Brunetti ya estaba pensando en cómo separar su condición de padre de la de policía antes de actuar.

—La niña tendría que explicárnoslo —dijo.

—Ya lo sé. Por lo que ha dicho la madre, me parece que no lo hará.

Brunetti asintió.

—Si ella no habla, no puedo hacer nada.

—Lo sé —respondió Paola. Calló un momento y dijo—: Pero yo sí puedo.

—¿Qué dices? —preguntó Brunetti, sorprendido por la fuerza del temor que lo había asaltado de pronto.

—No te preocupes, Guido. No lo tocaré, te lo prometo. Pero me encargaré de que reciba su castigo.

—Ni siquiera sabes lo que ha hecho —dijo Brunetti—. ¿Cómo puedes hablar de castigo?

Ella retrocedió unos pasos y lo miró. Fue a decir algo y desistió. Después de una pausa durante la cual él la vio abrir la boca para hablar y desistir dos veces, ella se acercó y le puso la mano en el brazo:

—No te preocupes, Guido. No pienso hacer nada ilegal. Pero tendrá su merecido. —Vio como la expresión de él iba de la inquietud a la confianza y agregó—: Perdona, siempre se me olvida que detestas el melodrama. —Miró el reloj y luego a su marido—: Como ya te he dicho, es tarde y mañana temprano tengo clase.

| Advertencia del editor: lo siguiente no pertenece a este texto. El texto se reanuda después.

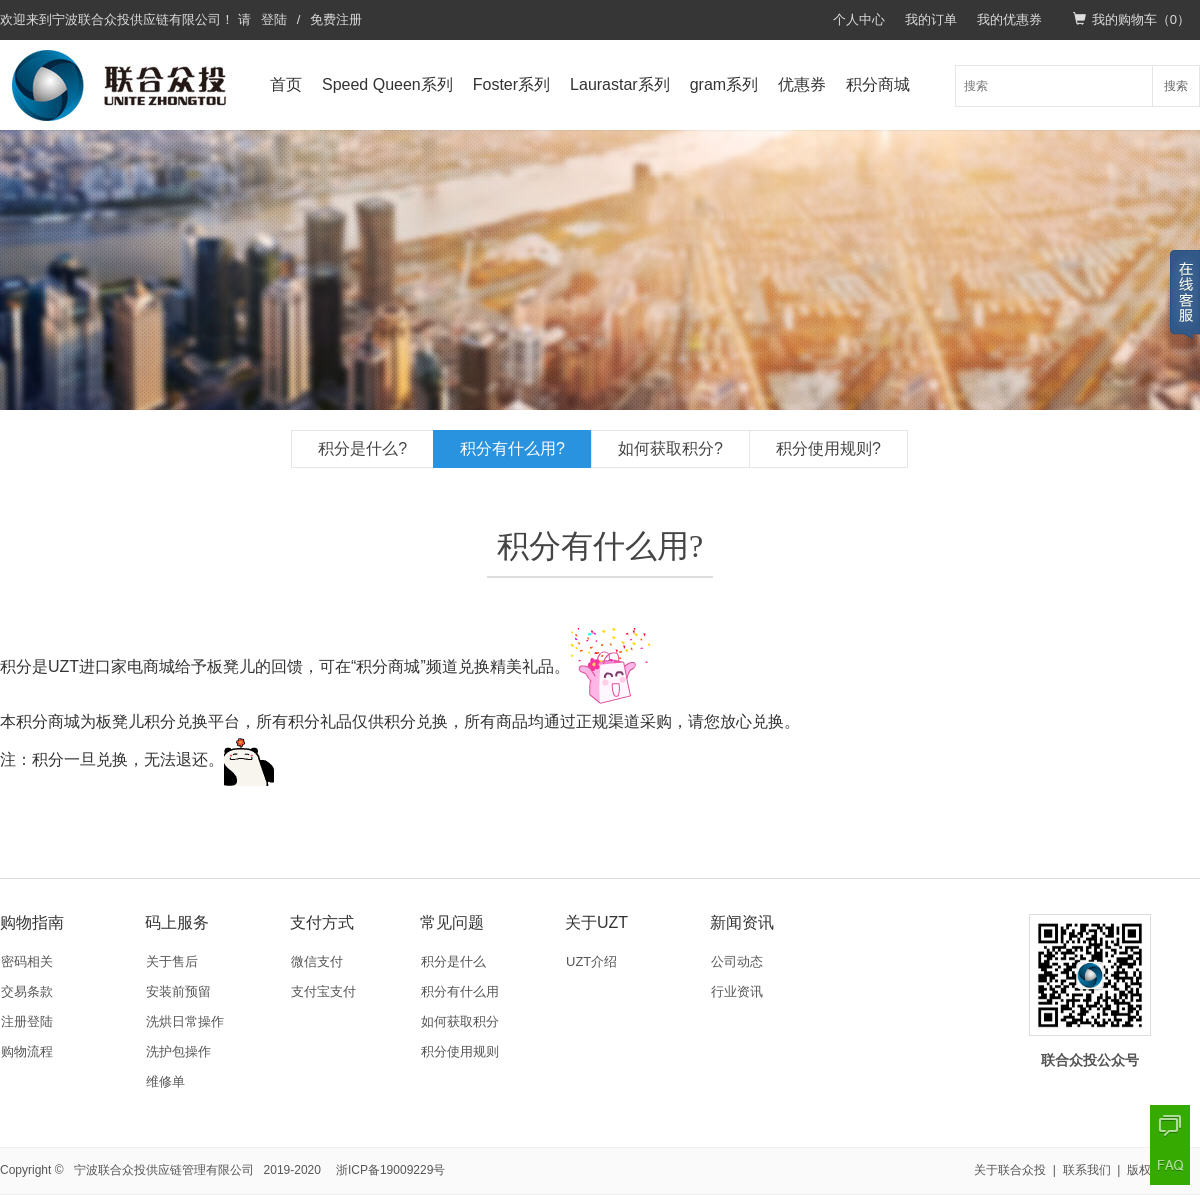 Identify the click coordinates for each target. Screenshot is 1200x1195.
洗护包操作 (178, 1051)
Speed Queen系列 (387, 84)
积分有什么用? (512, 448)
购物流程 (27, 1051)
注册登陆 (27, 1021)
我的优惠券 (1009, 19)
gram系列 (724, 84)
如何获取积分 (460, 1021)
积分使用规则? (828, 448)
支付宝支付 (323, 991)
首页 (286, 84)
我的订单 (931, 19)
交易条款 (27, 991)
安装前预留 (178, 991)
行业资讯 (737, 991)
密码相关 (27, 961)
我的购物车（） (1131, 19)
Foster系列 (511, 84)
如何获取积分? (670, 448)
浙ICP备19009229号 (390, 1170)
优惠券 (802, 84)
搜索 (1176, 86)
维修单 (165, 1081)
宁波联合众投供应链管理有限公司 (164, 1170)
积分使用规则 (460, 1051)
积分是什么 (453, 961)
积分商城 (878, 84)
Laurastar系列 (620, 84)
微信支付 (317, 961)
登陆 (274, 19)
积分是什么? (362, 448)
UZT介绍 (591, 961)
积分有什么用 (460, 991)
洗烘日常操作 (185, 1021)
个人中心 (859, 19)
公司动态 (737, 961)
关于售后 (172, 961)
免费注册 (336, 19) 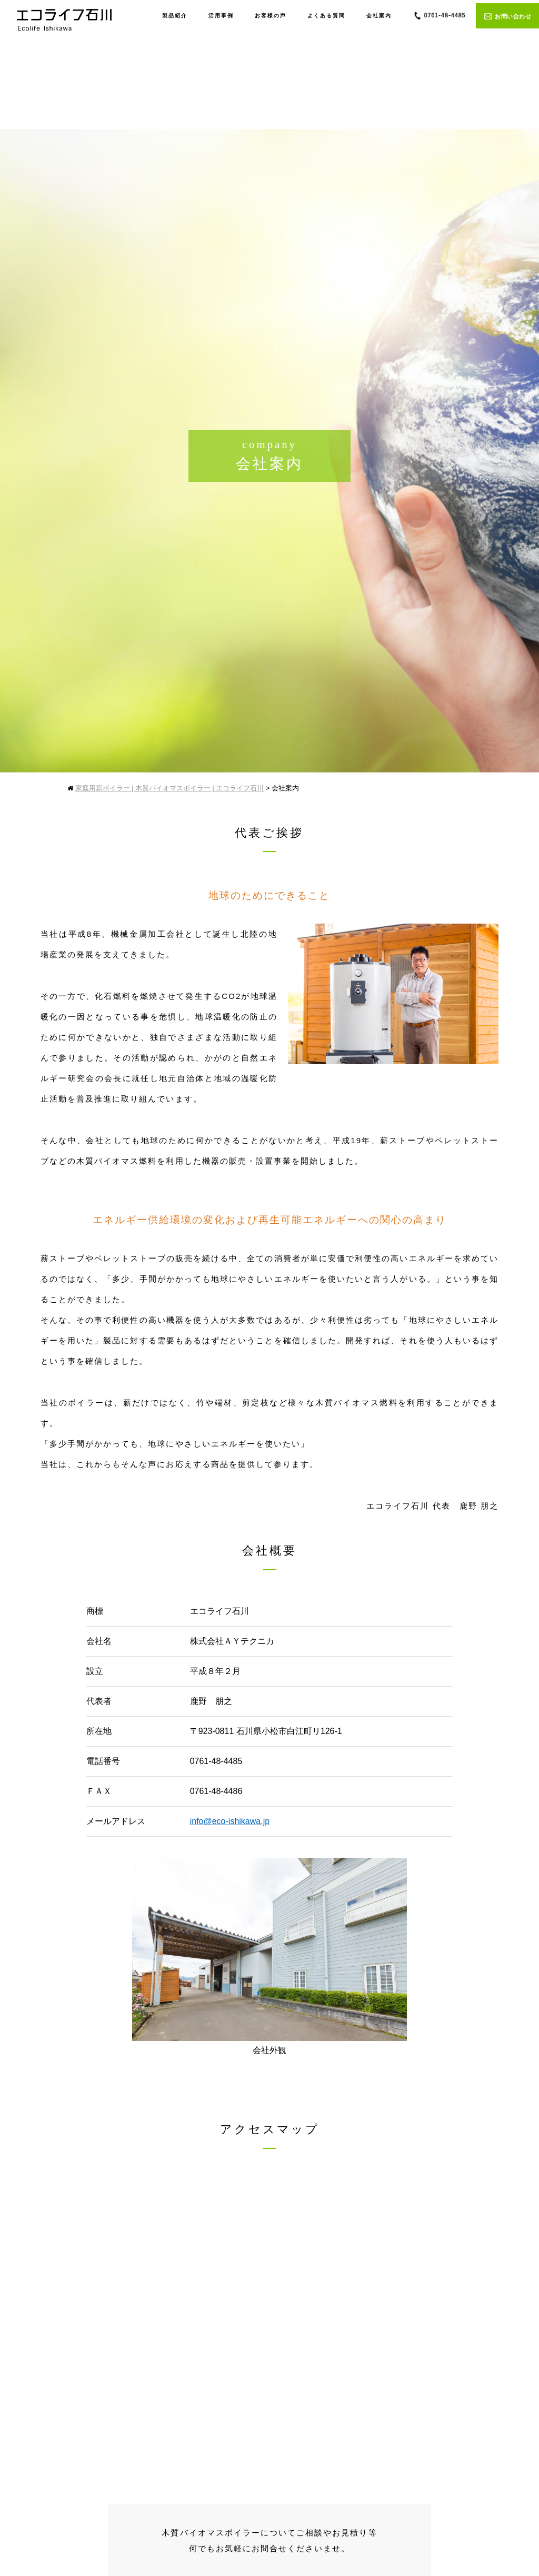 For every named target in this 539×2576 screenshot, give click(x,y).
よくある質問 (326, 15)
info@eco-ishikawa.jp (230, 1821)
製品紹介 (174, 15)
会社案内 (379, 15)
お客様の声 (270, 15)
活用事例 (221, 15) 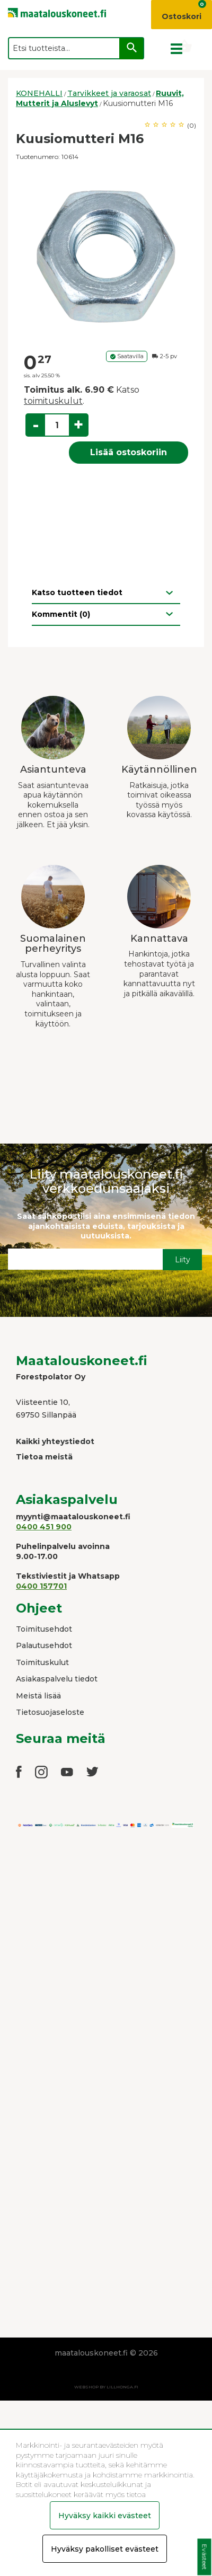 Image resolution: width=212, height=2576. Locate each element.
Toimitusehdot (44, 1629)
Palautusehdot (44, 1645)
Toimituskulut (42, 1662)
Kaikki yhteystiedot (55, 1441)
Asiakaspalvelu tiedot (57, 1679)
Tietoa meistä (44, 1457)
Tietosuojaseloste (50, 1712)
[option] (106, 256)
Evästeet (204, 2557)
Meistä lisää (38, 1696) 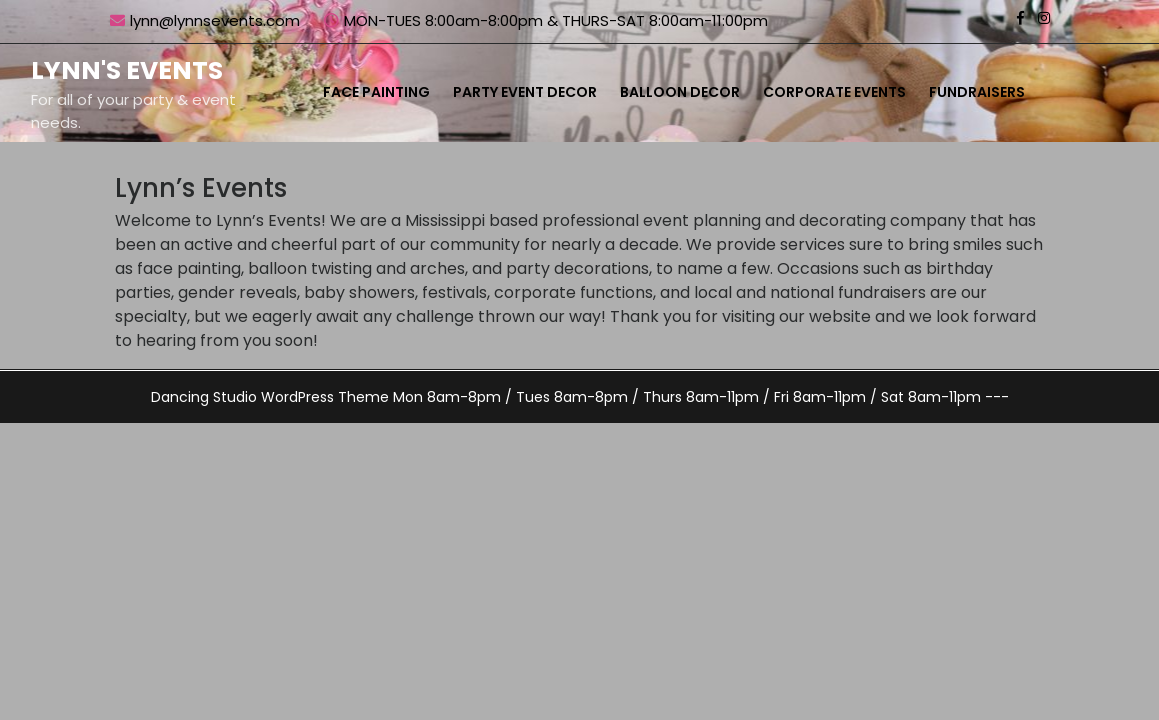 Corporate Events (834, 92)
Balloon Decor (680, 92)
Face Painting (376, 92)
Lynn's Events (127, 70)
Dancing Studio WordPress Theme (270, 397)
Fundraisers (977, 92)
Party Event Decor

Dejándolo allí, Paola salió al pasillo y fue hacia el dormitorio y la cama de ambos.

Capítulo 18

Brunetti, que solía dormir bien, tuvo una noche agitada, con sueños de animales. Veía leones, tortugas y una bestia grotesca, calva y con barbas. Las campanadas del reloj de San Polo le hacían compañía en su largo duermevela. A las cinco, concluyó que Maria Testa debía recuperarse y empezar a hablar y, tan pronto como vio claro lo que tenía que hacer, se sumió en un sueño plácido y profundo del que ni la ruidosa partida de Paola pudo sacarlo.

Despertó poco antes de las nueve, y permaneció veinte minutos en la cama haciendo planes y tratando en vano de cerrar los ojos al peligro que encerraba para la joven su presunta recuperación. El deseo de poner en práctica sus planes se hizo tan apremiante que lo llevó rápidamente de la cama a la ducha, a la calle y a la
questura.
Desde allí llamó al jefe de Neurología del Ospedale Civile, que fue quien le puso la primera traba al manifestar que Maria Testa no podía ser trasladada bajo ningún concepto. Su estado era todavía muy precario como para moverla. Brunetti había tenido que batallar con el sistema sanitario lo suficiente como para saber que la verdadera razón era que, sencillamente, el personal prefería evitarse complicaciones, pero también sabía que sería inútil discutir.

El comisario llamó a Vianello a su despacho y le expuso el plan:

—Todo lo que tenemos que hacer —terminó— es publicar un suelto en el
Gazzetino
de mañana por la mañana que diga que ha salido del coma. Ya sabe cómo les gustan estas cosas a los periodistas: «Vuelve del borde de la tumba.» Entonces, quienquiera que condujera ese coche creerá que ha vuelto en sí y que puede hablar, y tendrá que volver a intentarlo.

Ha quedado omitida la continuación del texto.